━━━ DATA EXCERPTS ━━━
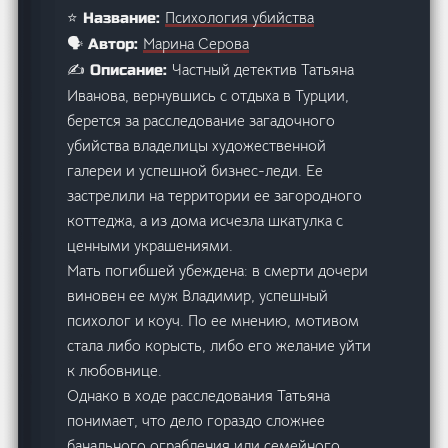
Психология убийства
⭐ Название:
Марина Серова
🗣️ Автор:
Частный детектив Татьяна
✍️ Описание:
Иванова, вернувшись с отдыха в Турции,
берется за расследование загадочного
убийства владелицы художественной
галереи и успешной бизнес-леди. Ее
застрелили на территории ее загородного
коттеджа, а из дома исчезла шкатулка с
ценными украшениями.
Мать погибшей убеждена: в смерти дочери
виновен ее муж Владимир, успешный
психолог и коуч. По ее мнению, мотивом
стала либо корысть, либо его желание уйти
к любовнице.
Однако в ходе расследования Татьяна
понимает, что дело гораздо сложнее
банального ограбления или семейного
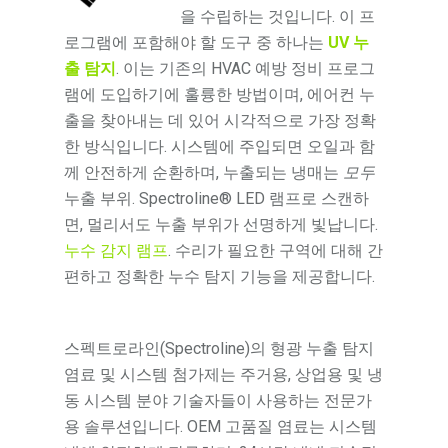
을 수립하는 것입니다. 이 프
로그램에 포함해야 할 도구 중 하나는
UV 누
출 탐지
. 이는 기존의 HVAC 예방 정비 프로그
램에 도입하기에 훌륭한 방법이며, 에어컨 누
출을 찾아내는 데 있어 시각적으로 가장 정확
한 방식입니다. 시스템에 주입되면 오일과 함
께 안전하게 순환하며, 누출되는 냉매는
모두
누출 부위. Spectroline® LED 램프로 스캔하
면, 멀리서도 누출 부위가 선명하게 빛납니다.
누수 감지 램프
. 수리가 필요한 구역에 대해 간
편하고 정확한 누수 탐지 기능을 제공합니다.
스펙트로라인(Spectroline)의 형광 누출 탐지
염료 및 시스템 첨가제는 주거용, 상업용 및 냉
동 시스템 분야 기술자들이 사용하는 전문가
용 솔루션입니다. OEM 고품질 염료는 시스템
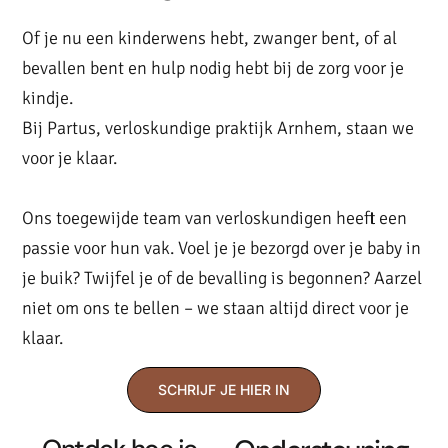
Of je nu een kinderwens hebt, zwanger bent, of al
bevallen bent en hulp nodig hebt bij de zorg voor je
kindje.
Bij Partus, verloskundige praktijk Arnhem, staan we
voor je klaar.
Ons toegewijde team van verloskundigen heeft een
passie voor hun vak. Voel je je bezorgd over je baby in
je buik? Twijfel je of de bevalling is begonnen? Aarzel
niet om ons te bellen – we staan altijd direct voor je
klaar.
SCHRIJF JE HIER IN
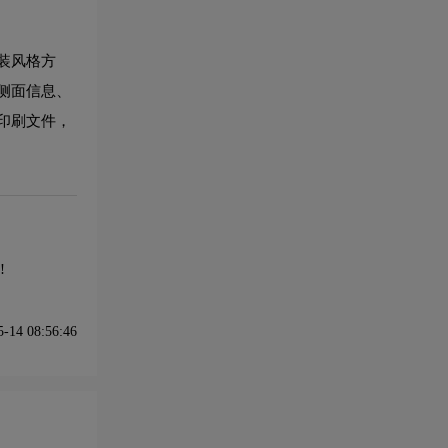
装风格方
侧面信息、
印刷文件，
!
14 08:56:46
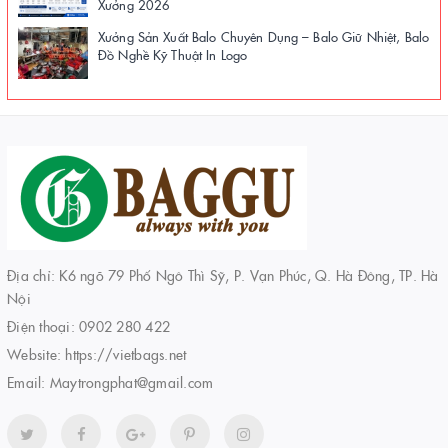
Xưởng 2026
Xưởng Sản Xuất Balo Chuyên Dụng – Balo Giữ Nhiệt, Balo
Đồ Nghề Kỹ Thuật In Logo
Địa chỉ: K6 ngõ 79 Phố Ngô Thì Sỹ, P. Vạn Phúc, Q. Hà Đông, TP. Hà
Nội
Điện thoại:
0902 280 422
Website:
https://vietbags.net
Email:
Maytrongphat@gmail.com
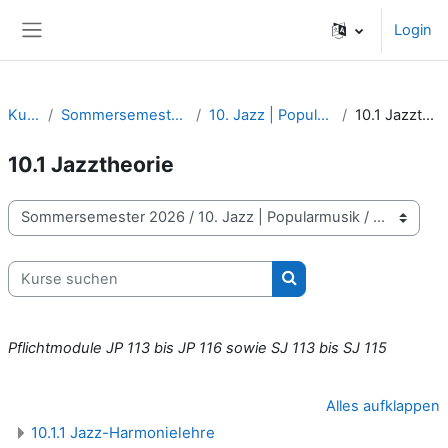
Zum Hauptinhalt
Login
Website-Übersicht
Kurse
Sommersemester 2026
10. Jazz | Popularmusik
10.1 Jazztheorie
10.1 Jazztheorie
Kursbereiche
Kurse suchen
Kurse suchen
Pflichtmodule JP 113 bis JP 116 sowie SJ 113 bis SJ 115
Alles aufklappen
10.1.1 Jazz-Harmonielehre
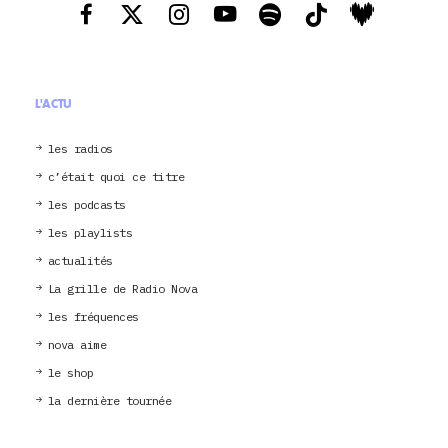
L'ACTU
les radios
c’était quoi ce titre
les podcasts
les playlists
actualités
La grille de Radio Nova
les fréquences
nova aime
le shop
la dernière tournée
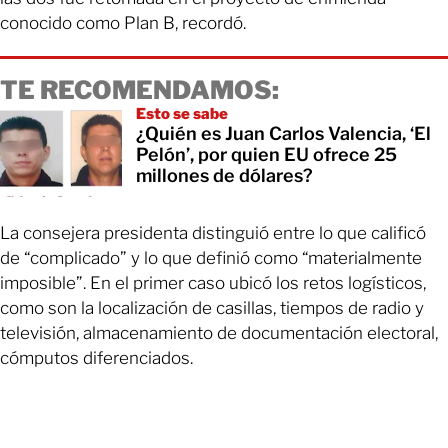
conocido como Plan B, recordó.
TE RECOMENDAMOS:
Esto se sabe
¿Quién es Juan Carlos Valencia, ‘El
Pelón’, por quien EU ofrece 25
millones de dólares?
La consejera presidenta distinguió entre lo que calificó
de “complicado” y lo que definió como “materialmente
imposible”. En el primer caso ubicó los retos logísticos,
como son la localización de casillas, tiempos de radio y
televisión, almacenamiento de documentación electoral,
cómputos diferenciados.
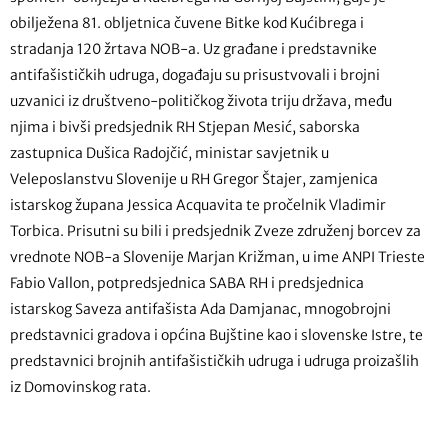
obilježena 81. obljetnica čuvene Bitke kod Kućibrega i
stradanja 120 žrtava NOB-a. Uz građane i predstavnike
antifašističkih udruga, događaju su prisustvovali i brojni
uzvanici iz društveno-političkog života triju država, među
njima i bivši predsjednik RH Stjepan Mesić, saborska
zastupnica Dušica Radojčić, ministar savjetnik u
Veleposlanstvu Slovenije u RH Gregor Štajer, zamjenica
istarskog župana Jessica Acquavita te pročelnik Vladimir
Torbica. Prisutni su bili i predsjednik Zveze združenj borcev za
vrednote NOB-a Slovenije Marjan Križman, u ime ANPI Trieste
Fabio Vallon, potpredsjednica SABA RH i predsjednica
istarskog Saveza antifašista Ada Damjanac, mnogobrojni
predstavnici gradova i općina Bujštine kao i slovenske Istre, te
predstavnici brojnih antifašističkih udruga i udruga proizašlih
iz Domovinskog rata.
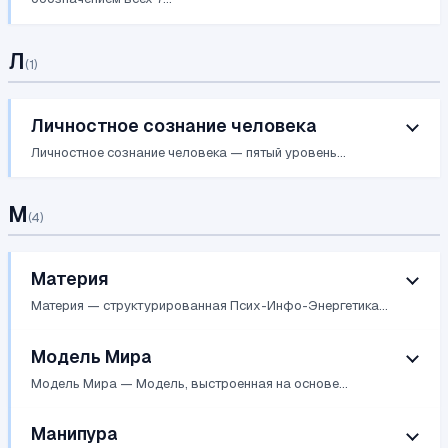
Л
(
1
)
Личностное сознание человека
Личностное сознание человека — пятый уровень...
М
(
4
)
Материя
Материя — структурированная Псих-Инфо-Энергетика...
Модель Мира
Модель Мира — Модель, выстроенная на основе...
Манипура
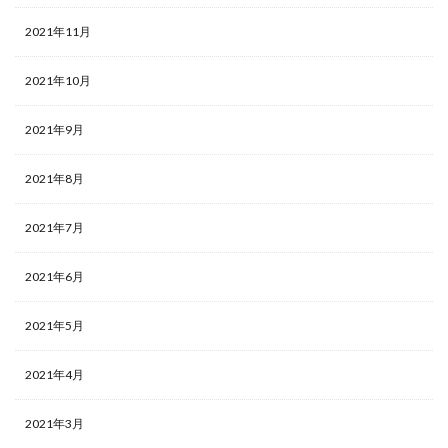
2021年11月
2021年10月
2021年9月
2021年8月
2021年7月
2021年6月
2021年5月
2021年4月
2021年3月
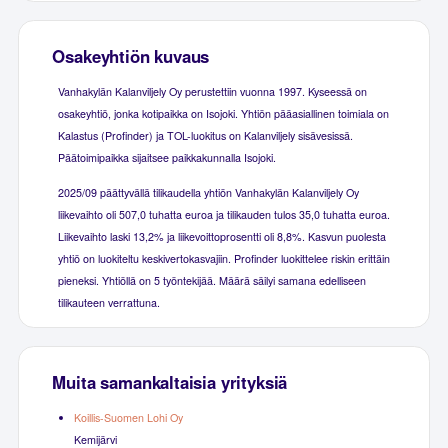
Osakeyhtiön kuvaus
Vanhakylän Kalanviljely Oy perustettiin vuonna 1997. Kyseessä on
osakeyhtiö, jonka kotipaikka on Isojoki. Yhtiön pääasiallinen toimiala on
Kalastus (Profinder) ja TOL-luokitus on Kalanviljely sisävesissä.
Päätoimipaikka sijaitsee paikkakunnalla Isojoki.
2025/09 päättyvällä tilikaudella yhtiön Vanhakylän Kalanviljely Oy
liikevaihto oli 507,0 tuhatta euroa ja tilikauden tulos 35,0 tuhatta euroa.
Liikevaihto laski 13,2% ja liikevoittoprosentti oli 8,8%. Kasvun puolesta
yhtiö on luokiteltu keskivertokasvajiin. Profinder luokittelee riskin erittäin
pieneksi. Yhtiöllä on 5 työntekijää. Määrä säilyi samana edelliseen
tilikauteen verrattuna.
Muita samankaltaisia yrityksiä
Koillis-Suomen Lohi Oy
Kemijärvi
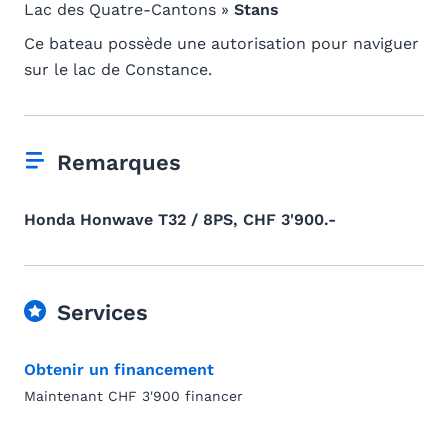
Lac des Quatre-Cantons »
Stans
Ce bateau possède une autorisation pour naviguer
sur le lac de Constance.
Remarques
Honda Honwave T32 / 8PS, CHF 3'900.-
Services
Obtenir un financement
Maintenant CHF 3'900 financer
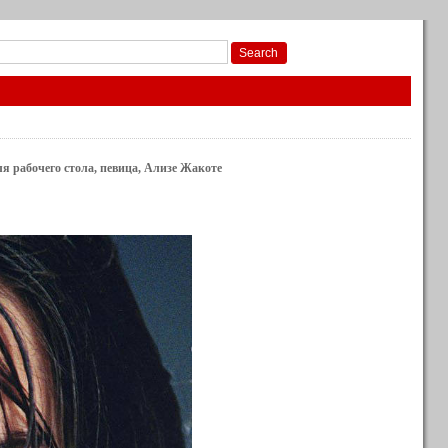
для рабочего стола, певица, Ализе Жакоте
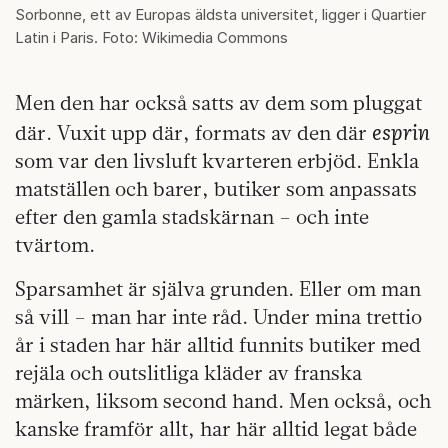
Sorbonne, ett av Europas äldsta universitet, ligger i Quartier
Latin i Paris. Foto: Wikimedia Commons
Men den har också satts av dem som pluggat
esprin
där. Vuxit upp där, formats av den där
som var den livsluft kvarteren erbjöd. Enkla
matställen och barer, butiker som anpassats
efter den gamla stadskärnan – och inte
tvärtom.
Sparsamhet är själva grunden. Eller om man
så vill – man har inte råd. Under mina trettio
år i staden har här alltid funnits butiker med
rejäla och outslitliga kläder av franska
märken, liksom second hand. Men också, och
kanske framför allt, har här alltid legat både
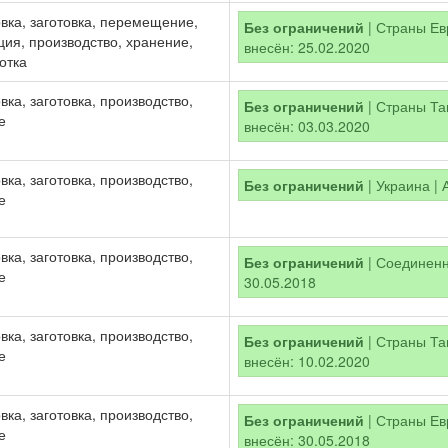
вка, заготовка, перемещение,
Без ограничений
| Страны Евр
ция, производство, хранение,
внесён: 25.02.2020
отка
ка, заготовка, производство,
Без ограничений
| Страны Там
е
внесён: 03.03.2020
ка, заготовка, производство,
Без ограничений
| Украина | 
е
ка, заготовка, производство,
Без ограничений
| Соединенно
е
30.05.2018
ка, заготовка, производство,
Без ограничений
| Страны Там
е
внесён: 10.02.2020
ка, заготовка, производство,
Без ограничений
| Страны Евр
е
внесён: 30.05.2018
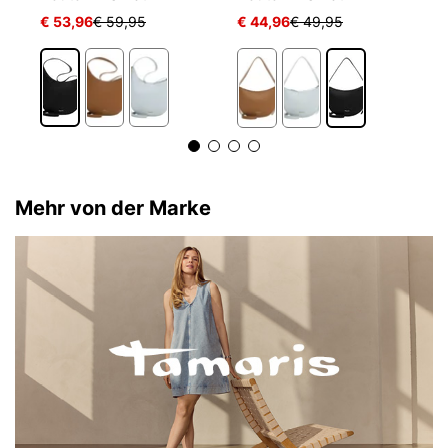
€ 53,96
€ 59,95
€ 44,96
€ 49,95
€
2
Mehr von der Marke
━━━
Pull every line that holds the string "убийства" out of the records.

— RESPONSE TO THE EXERCISE —
Психология убийства
убийства владелицы художественной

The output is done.